Evet. Fakat Türkiye'deki Kürtler bir süre sonra Kuzey Irak'taki Kürtlerle birleşip de ayrılmak isterse, bunu kabul etmekten başka çaremiz yok.

- Bu söyleşiyi okuyanlar 'Neden Kürtler ayrılmak isterse yapabilecek bir şey yok? Vatanımızı sonuna kadar savunuruz' diye düşünecektir...
Ne hakla? Yani 'Fetih hakkına dayanarak Kürtler üzerinde egemenliği sürdürüyoruz' mu diyeceğiz? Bu da tarihi olarak doğru değil. Kürtler Osmanlı tarafından hiçbir zaman fethedilmedi. Bu din kardeşliği nedeniyle özellikle İran'a karşı aşiret beyleriyle bir anlaşmaya varıldı. Eğer Osmanlı İran'a karşı savaşa girseydi, Kürtler destek olacaktı, o kadar. Bu aralar eski öğrencim Cengiz Çandar'ın Mezopotamya Ekspresi'ni okudum. Cengiz Maocu olarak başlamış, Özal'ın arkasında namaz kılmaya kadar gitmiş, bugün de muhalif bir gazeteci ama 'Niye tezkereyi geçirip, Irak'a ABD'yle beraber girmedik?' diyor. Bir yandan da Kürt dostu... Türkiye hem Irak'a girip, hem Kürt yanlısı bir tavır takınabilirdi, bilmiyorum. Kürtler bunu kesinlikle istemiyordu ve tezkere çok önemli bir dönüm noktası oldu.

Kürt federasyonu bağımsızlığa gitmez
- Son günlerde Erbil ile Bağdat arasında ipler iyice gerildi. Yakın gelecekte Irak'taki federe Kürt yapısının bağımsızlığa gideceğini öngörüyor musunuz?
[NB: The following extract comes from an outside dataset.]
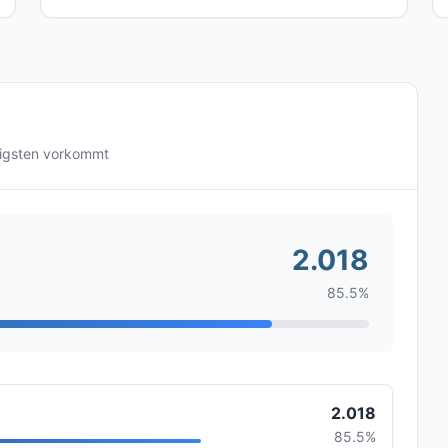
figsten vorkommt
2.018
85.5%
2.018
85.5%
Irak'takİ yapının değişeceğini sanmıyorum. Büyük bir çatışma olmadıkça Kürtlerin çoğunlukta olduğu federatif devlet devam eder. Zaten bağımsızlık ne demek, ona da ciddi bakmak lazım. Türkiye ne kadar bağımsız mesela? ABD de bağımsız değil. İç ve dış çeşitli faktörlerle sınırlı. Teorik olarak hiç kimse her istediğini yapamıyor. Bana kalırsa temel mesele ekonomiktir, uzun vadede asıl belirleyici olan bu olacaktır. Yani Kürtlerin karnı doyarsa, anadili Kürtçe olmayan insanlarla pekala bir arada yaşayabilirler.